Extracted data entries
★ ★ ★

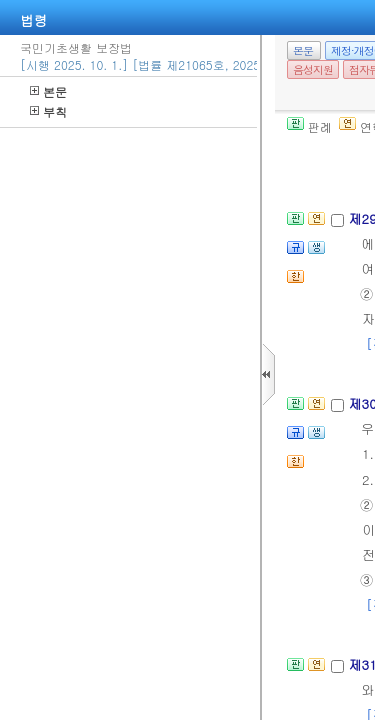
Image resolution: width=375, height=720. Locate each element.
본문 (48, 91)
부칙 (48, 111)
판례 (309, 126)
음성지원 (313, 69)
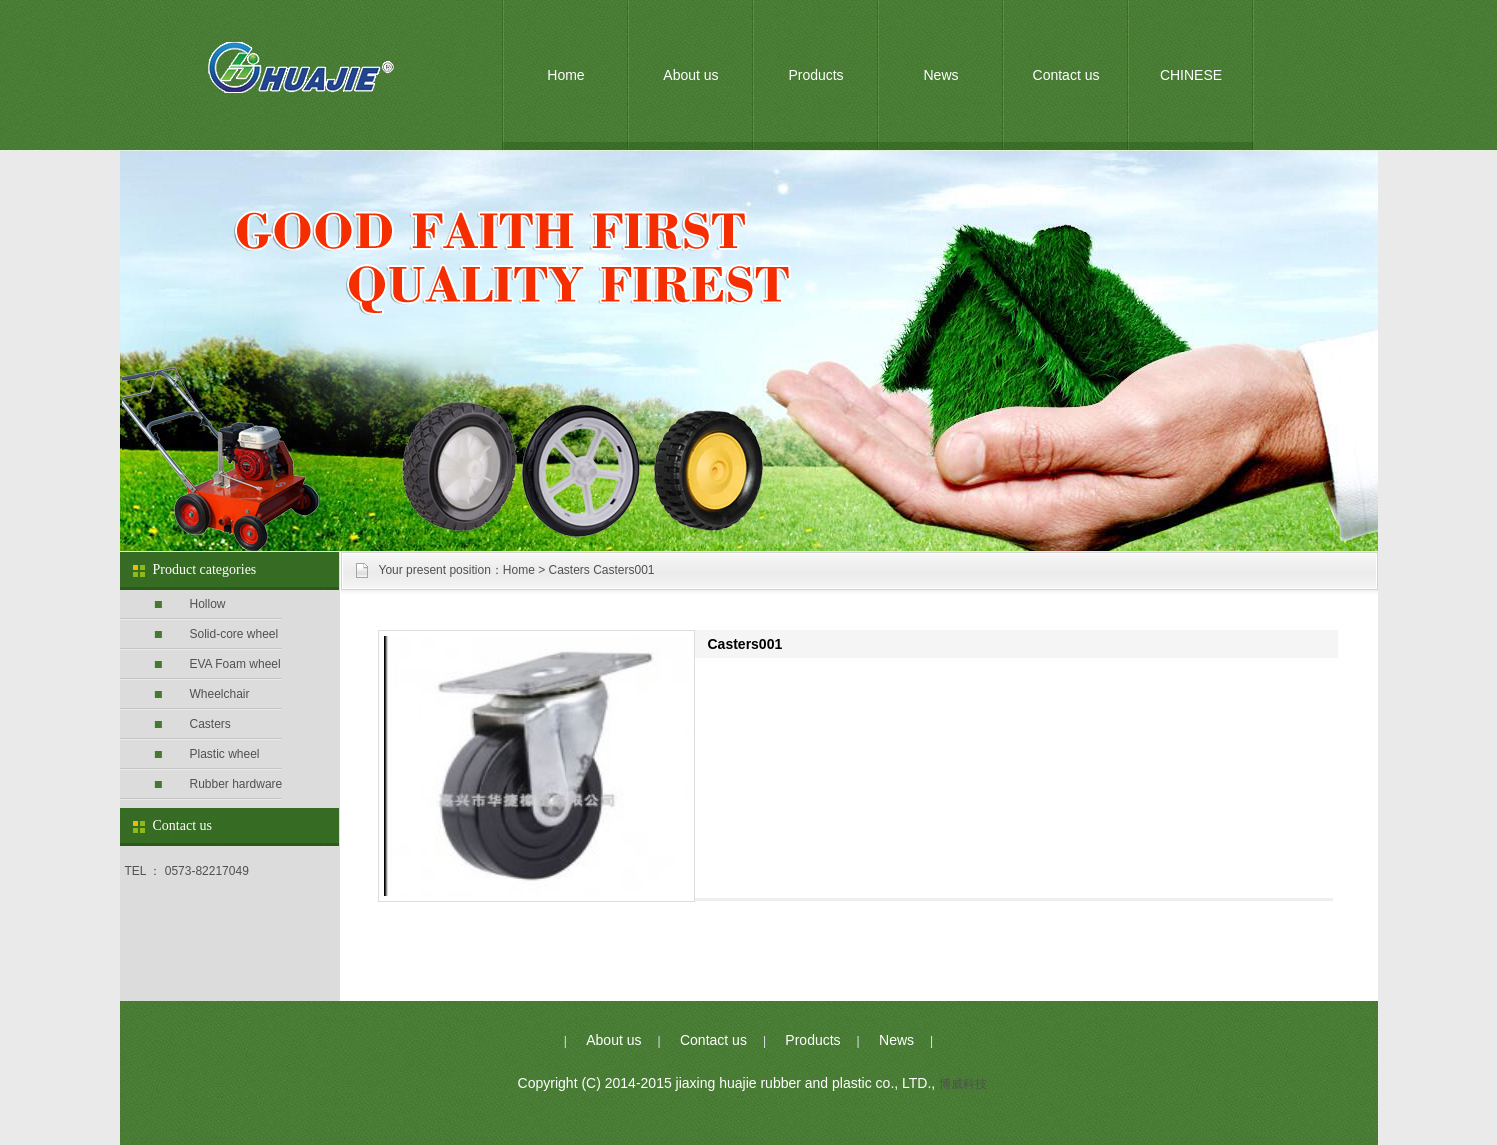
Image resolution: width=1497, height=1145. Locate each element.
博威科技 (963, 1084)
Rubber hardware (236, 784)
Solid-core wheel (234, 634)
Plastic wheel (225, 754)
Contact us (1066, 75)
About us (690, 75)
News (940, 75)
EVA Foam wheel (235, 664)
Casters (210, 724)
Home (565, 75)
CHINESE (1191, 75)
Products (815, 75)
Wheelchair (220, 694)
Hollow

★ ★ ★

## Your instructions
The word is "each". Copy every line above where it appears.

## Worked solution
Image resolution: width=375, height=720. Locate each element.
Image resolution: width=1497, height=1145. Locate each element.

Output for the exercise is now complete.